It’s still afternoon in my neck-of-the-woods, the day is barely half over, and it has been such a day!  An amazing day, an exhausting day, a camel-filled day!  Camels you ask?  Why yes, camels.  Somewhere in the mix, while searching for my lost car, I once again found camels wandering the streets of Germany.  I’m still completely unclear why camels are so popular in Germany, but I do now know that camels are the dolphins of the Schwarzwald.

Tess has been uber-busy with Choir rehearsal all week, and last week too.  Today was their big performance at the Landesgartenschau in Nagold.  I think it’s a little bit like the Dutch Keukenhof, our local answer to showing flowers, how to grow them and cool-things-I-really-want-for-my-garden.  I had no idea it was this huge, this close to our home.  I got so lost.

My GPS brought me directly to the front gates.  Of course, there was no parking directly in front of the gates.  While searching out parking, I got lost in the maze of little streets that make up downtown Nagold. Still, when I saw an open spot big enough for my American van I took it!  I tried very hard to memorize my location, but that is really not my forte.

Dane, however, had memorized where the front gates were to the Landesgartenschau, and happily led me there.  It wasn’t, unfortunately, the correct entrance, and after a little bumbling, a lot of asking, we found the right one and made our way over.  A full kilometer (plus) walk.

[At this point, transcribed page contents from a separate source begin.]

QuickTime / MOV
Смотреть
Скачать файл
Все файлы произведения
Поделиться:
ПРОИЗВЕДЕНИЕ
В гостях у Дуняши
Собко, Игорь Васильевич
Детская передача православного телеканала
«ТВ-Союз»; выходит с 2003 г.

Only to find we didn’t have tickets to get in, that gate didn’t sell tickets, and we had to go back where we started.  And then back again.

By the time we finally made our way in, and found where they’d hidden the choir, we were in time for the final applause and to see Tess take her bow.  I was hot, mad and so disappointed.  Luckily there was also a huge, big, wonderful playground right next to the stage and Tess & Dane were soon playing, and laughing, and it’s so hard to stay mad long with their smiling faces.

Our first effort to find back the car, led us across stepping stones in a small river.  It is impossible for small children to resist stepping of the stepping stones and getting their feet wet.  It is fairly impossible for large adults to resist stepping off the stepping stones and getting their feet wet.  I think the splashing in the river not only cooled us off, but caused a lot of smiles & giggles as well.

Our second effort to find back the car led us straight into the camels paddock.  Imagine our surprise to see camels standing there waiting to cart children around.  Dane & Tess each got their own camel and happily rode around in a big figure eight.  After we each got a little ball of camel hair as a souvenir.  The camels are raised by a local family to work as therapy animals, hence the “dolphins of the black forest”.